Papá no estaba en la casa la noche en que tía Aminta me mandó a buscar; se encontraba en provincias, en uno de sus viajes de trabajo, y no sabía lo que había pasado.
—¿Qué fue lo que le hicieron a Tito, Victoria? —dijo a Mamá, al oírme preguntar.
Mamá le explicó y Papá se enfureció.
—Tía Aminta puede tener todas las sesiones espiritistas que ella quiera para hablar con tío Miguelito, o con el diablo, si ella lo busca; pero que no meta a mi familia en eso.
Con el pleito que siguió entre Papá y Mamá, no se llegó a aclarar la pregunta que hice.

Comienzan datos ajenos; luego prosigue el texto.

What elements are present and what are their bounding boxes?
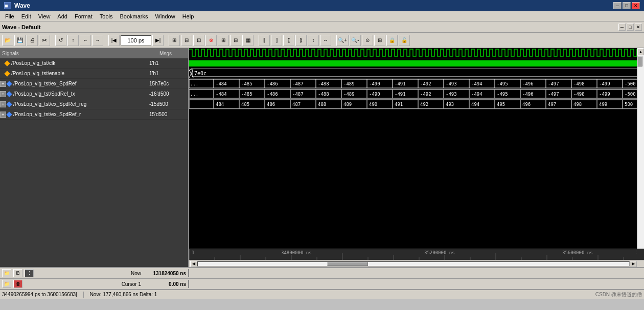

La confrontación duró varios días, con golpes de puertas, silencios impenetrables durante las comidas y caras serias por todas partes.

En una reunión en su casa, mi primo Leoncio me encaró.
—¿Tú sabes qué le dijo abuelito Payeyo a tía Aminta la noche que te llamaron?
El asunto se había regado por toda la familia.
—No, ¿qué le dijo? —pregunté, asumiendo que Leoncio no podía saber... o quizás sí.
—¡Que con su llamadera tenía a tío Miguelito alzado, como un alma en pena; que lo dejara tranquilo!
Leoncio se echó a reír con tanto aspavientos que casi me tumba. Yo no le hallé gracia al asunto, dudé de sus palabras y hasta hoy sigo preguntándome si abuelito Payeyo dijo algo importante a tía Aminta esa noche. Gracias a Dios, hasta ahora, mi abuelito no ha reaparecido otra vez para aclararlo, ni a tía Aminta se le ocurrió volverme a llamar. No que yo crea en esas cosas; en revelaciones del futuro y cuestiones del más allá, he sido muy estricto conmigo mismo. Nunca he dejado que me lean la mano, la taza o las barajas, tampoco he ido donde un brujo o una vidente... y eso que he tenido muchas oportunidades.